Please retype every record below exactly, leaving the pictures out.
= Beginning of Section =
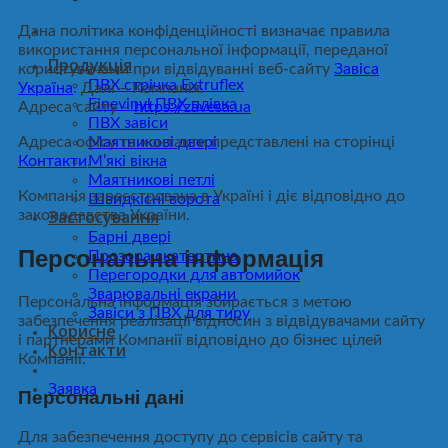
Дана політика конфіденційності визначає правила
використання персональної інформації, переданої
Продукція
користувачами при відвідуванні веб-сайту
Завіса
ПВХ стрічка Extruflex
Україна
. Далі – Компанія.
Finevinyl ПВХ плівка
Адреса сайту –
https://zavesa.ua
ПВХ завіси
Адреса офісу та контакти представлені на сторінці
Маятникові двері
Контакти
.
М’які вікна
Маятникові петлі
Компанія зареєстрована в Україні і діє відповідно до
Швидкісні ворота
Застосування
законодавства України.
Барні двері
Персональна інформація
Прозора скатертина
Перегородки для автомийок
Зварювальні екрани
Персональна інформація збирається з метою
Завіси з ПВХ для тиру
забезпечення реалізації відносин з відвідувачами сайту
Корисне
і партнерами Компанії відповідно до бізнес цілей
Контакти
Компанії.
Заявка
Персональні дані
Для забезпечення доступу до сервісів сайту та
= End of Section =
● Completed task
Дана політика конфіденційності визначає правила
використання персональної інформації, переданої
Продукція
користувачами при відвідуванні веб-сайту
Завіса
ПВХ стрічка Extruflex
Україна
. Далі – Компанія.
Finevinyl ПВХ плівка
Адреса сайту –
https://zavesa.ua
ПВХ завіси
Адреса офісу та контакти представлені на сторінці
Маятникові двері
Контакти
.
М’які вікна
Маятникові петлі
Компанія зареєстрована в Україні і діє відповідно до
Швидкісні ворота
Застосування
законодавства України.
Барні двері
Персональна інформація
Прозора скатертина
Перегородки для автомийок
Зварювальні екрани
Персональна інформація збирається з метою
Завіси з ПВХ для тиру
забезпечення реалізації відносин з відвідувачами сайту
Корисне
і партнерами Компанії відповідно до бізнес цілей
Контакти
Компанії.
Заявка
Персональні дані
Для забезпечення доступу до сервісів сайту та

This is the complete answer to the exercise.